Cada impacto detonou como uma granada, dilacerando carne e desgastando a massa cambaleante do monstro.
Ela recuou com um rugido ensurdecedor de raiva e agonia, ichor jorrando das ruínas de seu braço.
A Sábia Feral não parou, pressionando o ataque com uma série de golpes rápidos como relâmpagos, cada um caindo com precisão milimétrica em pontos vitais – os joelhos, os cotovelos, o peito.
Onde quer que a vara atingisse, a ruína seguia, varrendo pedaços da massa da besta em rajadas de força devastadora.
Durante todo esse tempo, a horda ficou para trás, temporariamente intimidada ao perceber que aquela era uma batalha além de sua capacidade.

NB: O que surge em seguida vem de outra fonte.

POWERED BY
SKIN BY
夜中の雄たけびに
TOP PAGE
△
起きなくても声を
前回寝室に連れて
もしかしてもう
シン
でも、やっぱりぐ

Apenas Raven permaneceu em constante movimento, suas lâminas tecendo uma barreira impenetrável que desviou qualquer servo tolo o suficiente para interferir.
A besta revidou com a fúria dos condenados, ignorando ferimentos graves que derrubariam qualquer outra coisa em um instante.

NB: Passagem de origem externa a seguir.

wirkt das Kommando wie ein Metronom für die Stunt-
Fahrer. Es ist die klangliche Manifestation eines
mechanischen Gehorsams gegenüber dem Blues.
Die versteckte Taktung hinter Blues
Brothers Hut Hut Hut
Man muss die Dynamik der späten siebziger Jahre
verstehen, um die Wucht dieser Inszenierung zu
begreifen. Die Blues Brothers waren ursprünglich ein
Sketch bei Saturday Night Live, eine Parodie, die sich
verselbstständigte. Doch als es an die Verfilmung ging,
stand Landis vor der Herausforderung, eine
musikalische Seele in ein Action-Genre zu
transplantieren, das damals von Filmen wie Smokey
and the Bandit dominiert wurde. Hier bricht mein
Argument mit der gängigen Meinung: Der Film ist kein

Garras avançaram em direção ao rosto de Helena, apenas para serem desviadas no último instante pela vara negra crepitante.
Ela tentou subjugá-la com força bruta e impulso imparável, mas ela sempre estava um passo à frente, desviando e tecendo em torno de seus ataques pesados com a graça de um toureiro.

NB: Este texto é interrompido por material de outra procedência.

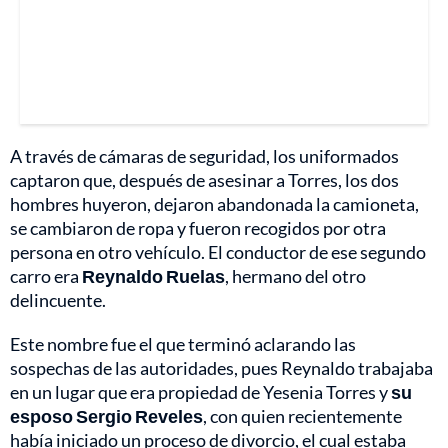
A través de cámaras de seguridad, los uniformados
captaron que, después de asesinar a Torres, los dos
hombres huyeron, dejaron abandonada la camioneta,
se cambiaron de ropa y fueron recogidos por otra
persona en otro vehículo. El conductor de ese segundo
carro era
Reynaldo Ruelas
, hermano del otro
delincuente.
Este nombre fue el que terminó aclarando las
sospechas de las autoridades, pues Reynaldo trabajaba
en un lugar que era propiedad de Yesenia Torres y
su
esposo
Sergio Reveles
, con quien recientemente
había iniciado un proceso de divorcio, el cual estaba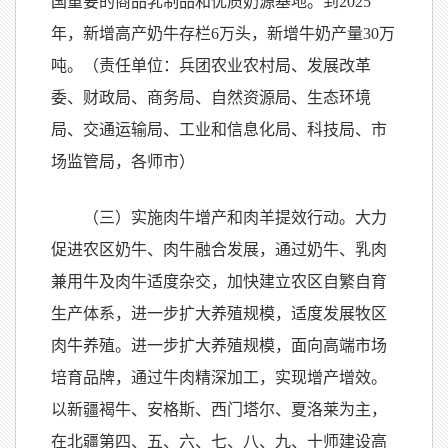
国重要的商品乳制品和优质奶源基地。到2025
年，新增高产奶牛存栏6万头，新增牛奶产量30万
吨。（责任单位：兵团农业农村局、发展改革
委、财政局、商务局、自然资源局、生态环境
局、交通运输局、工业和信息化局、科技局、市
场监管局，各师市）
（三）实施肉牛增产和肉羊提效行动。大力
促进农区奶牛、肉牛融合发展，通过奶牛、乳肉
兼用牛及肉牛适度杂交，加快建立农区自繁自育
生产体系，进一步扩大养殖规模，适度发展牧区
肉牛养殖。进一步扩大养殖规模，面向高端市场
培育品牌，通过牛肉精深加工，实现增产增效。
以新疆褐牛、安格斯、西门塔尔、夏洛莱为主，
在北疆第四、五、六、七、八、九、十师建设高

E o tempo todo, ela atingiu, atingiu, atingiu – uma batida de devastação devastando a forma do monstro, pouco a pouco, com sofrimento.
Crateras encharcadas de sangue perfuravam sua carne, pedaços de carne e ossos quebrados espalhando-se pela terra trêmula ao redor delas.
Ainda assim, ela continuou vindo, impulsionada por uma raiva e dor que transcendiam o físico.
Com um rugido que sacudiu os próprios ossos de Helena, ela se ergueu, levantando ambos os braços arruinados no alto em um ataque final e desesperado.
Helena podia sentir o poder crescendo, sentindo as forças mal contidas se contorcendo dentro do ataque crescente da besta.
Era isso – um ataque poderoso o suficiente para nivelar toda a floresta se conectasse.
Ela tinha uma chance.
Quando os braços da besta mergulharam para baixo com força devastadora, Helena se moveu.
Não para longe, mas para frente, correndo para o coração do golpe mortal descendente.
A vara negra tornou-se um arco fulgurante de aniquilação, encontrando o ataque de frente em uma colisão retumbante que fez os dentes de Helena ranger no crânio.
Uma onda de choque detonou para fora com a fúria de uma bomba, achatando as árvores ao redor e levantando uma tempestade de destroços.
Através da repentina tempestade de casca despedaçada e solo revirado, Helena viu a besta cambaleando, atordoada pelo recuo de seu próprio poder esmagador sendo refletido sobre si mesma.
Então ela atacou novamente, e novamente, uma saraivada implacável de golpes de todos os ângulos enquanto ela derramava toda a sua energia em uma ofensiva imparável.
A vara negra tornou-se uma extensão de sua vontade, esmagando ossos e pululando carne com cada impacto estrondoso que enviava ondas de choque vibrando pela massa montanhosa da besta.
Finalmente, com um último golpe retumbante que pareceu capaz de quebrar mundos, a besta desabou, seus joelhos cortando a terra torturada enquanto sua massa caiu em uma nuvem de poeira e ruínas.
Ela atingiu o chão com um impacto que fez a floresta tremer, já começando a se dissolver em um miasma pegajoso de matéria em rápida decomposição.
Helena ficou em meio à nuvem que se assentava, o peito arquejando.
A vara negra havia sido cravada um pé no chão pela força bruta de seu golpe final, terra queimada irradiando do ponto de impacto.
Seus músculos ardiam, os tendões gritavam em protesto, mas ela se endireitou por pura força de vontade, recusando-se a mostrar qualquer sinal externo de fraqueza ou fadiga.
Porque não havia terminado... a coorte ainda tinha os servos para lidar.
O fato de eles poderem se mover era prova suficiente de que aquele não era o verdadeiro monstro das matas.
Mas foi surpreendente.
Raven nem conseguia tirar os olhos da Sábia Feral.
'Ela a derrotou sem usar uma única habilidade?'
Helena foi carregada ao longo da batalha pela força bruta, velocidade e o poder de sua arma.
Ela nem mesmo havia usado nenhuma de suas habilidades de talento. Nem uma só!
As Sábios, de verdade, eram forças de poder de um nível diferente.